[Stored records]
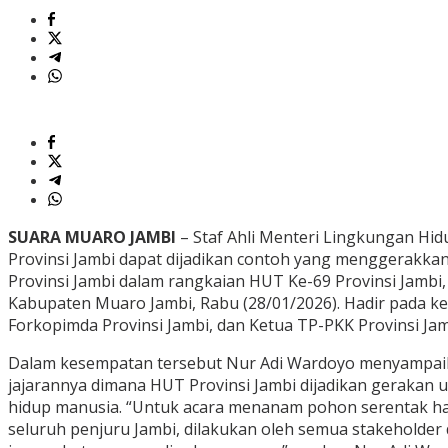
SUARA MUARO JAMBI
– Staf Ahli Menteri Lingkungan Hi
Provinsi Jambi dapat dijadikan contoh yang menggerakka
Provinsi Jambi dalam rangkaian HUT Ke-69 Provinsi Jamb
Kabupaten Muaro Jambi, Rabu (28/01/2026). Hadir pada ke
Forkopimda Provinsi Jambi, dan Ketua TP-PKK Provinsi Jamb
Dalam kesempatan tersebut Nur Adi Wardoyo menyampaikan
jajarannya dimana HUT Provinsi Jambi dijadikan geraka
hidup manusia. “Untuk acara menanam pohon serentak hari i
seluruh penjuru Jambi, dilakukan oleh semua stakeholder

◆ Problem to work on ◆
Pictures aside, return all the entries above exactly.

◆ Final answer ◆
SUARA MUARO JAMBI
– Staf Ahli Menteri Lingkungan Hi
Provinsi Jambi dapat dijadikan contoh yang menggerakka
Provinsi Jambi dalam rangkaian HUT Ke-69 Provinsi Jamb
Kabupaten Muaro Jambi, Rabu (28/01/2026). Hadir pada ke
Forkopimda Provinsi Jambi, dan Ketua TP-PKK Provinsi Jamb
Dalam kesempatan tersebut Nur Adi Wardoyo menyampaikan
jajarannya dimana HUT Provinsi Jambi dijadikan geraka
hidup manusia. “Untuk acara menanam pohon serentak hari i
seluruh penjuru Jambi, dilakukan oleh semua stakeholder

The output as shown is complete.